--- Source information ---
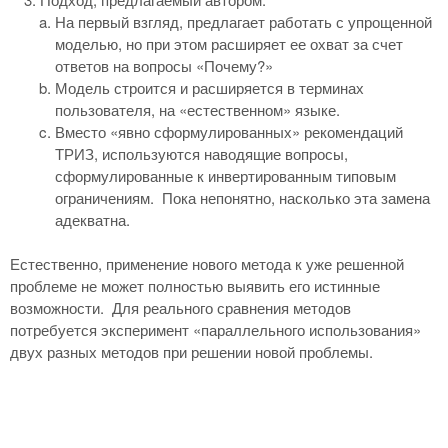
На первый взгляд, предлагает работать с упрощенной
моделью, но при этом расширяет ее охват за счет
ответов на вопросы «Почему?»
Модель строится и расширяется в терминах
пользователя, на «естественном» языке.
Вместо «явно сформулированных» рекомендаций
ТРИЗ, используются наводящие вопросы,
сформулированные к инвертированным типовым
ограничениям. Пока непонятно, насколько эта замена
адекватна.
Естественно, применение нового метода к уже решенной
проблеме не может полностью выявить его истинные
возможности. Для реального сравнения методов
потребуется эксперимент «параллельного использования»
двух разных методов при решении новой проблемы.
--
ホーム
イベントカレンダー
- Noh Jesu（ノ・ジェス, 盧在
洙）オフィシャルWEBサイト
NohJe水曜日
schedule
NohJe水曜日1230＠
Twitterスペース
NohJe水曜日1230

--- What the task asks ---
The required output is the stretch of entries above from the line containing "возможности. Для реального сравнения методов" through the line containing "двух разных методов", reproduced exactly.

--- The completed task ---
возможности. Для реального сравнения методов
потребуется эксперимент «параллельного использования»
двух разных методов при решении новой проблемы.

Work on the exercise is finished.